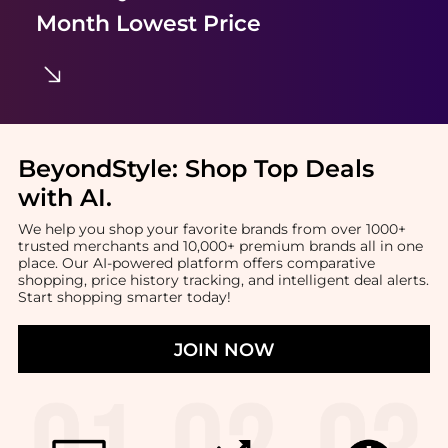
Month Lowest Price
BeyondStyle:
Shop Top Deals
with AI
.
We help you shop your favorite brands from over 1000+
trusted merchants and 10,000+ premium brands all in one
place. Our AI-powered platform offers comparative
shopping, price history tracking, and intelligent deal alerts.
Start shopping smarter today!
JOIN NOW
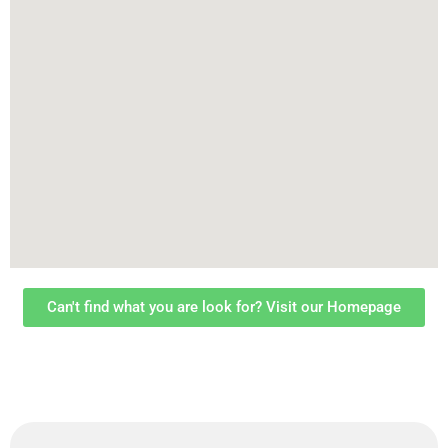
Can't find what you are look for? Visit our Homepage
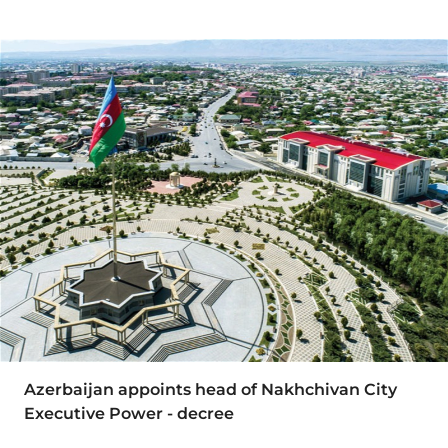
Azerbaijan appoints head of Nakhchivan City
Executive Power - decree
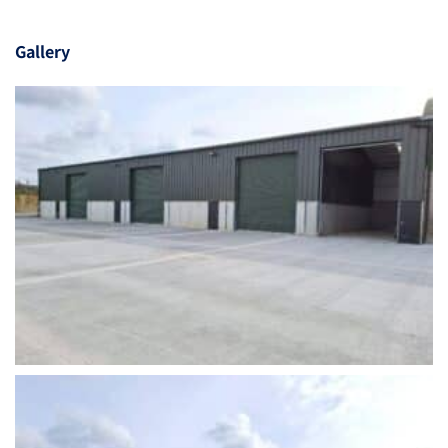
Gallery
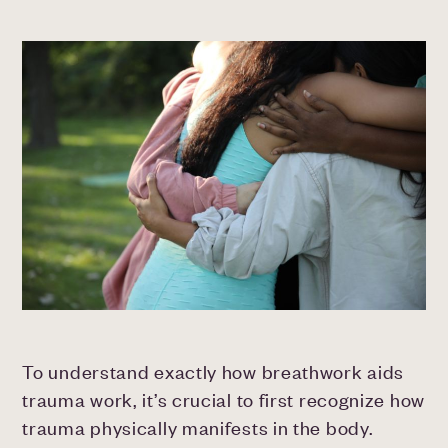
To understand exactly how breathwork aids
trauma work, it’s crucial to first recognize how
trauma physically manifests in the body.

• **TASK DESCRIPTION**
Take the lines from the one holding "Azerbaijan appoints head of Nakhchivan City" through the final line of the listing above and copy them exactly, both ends included, with no pictures.

• **REPLY**
Azerbaijan appoints head of Nakhchivan City
Executive Power - decree
Gallery
To understand exactly how breathwork aids
trauma work, it’s crucial to first recognize how
trauma physically manifests in the body.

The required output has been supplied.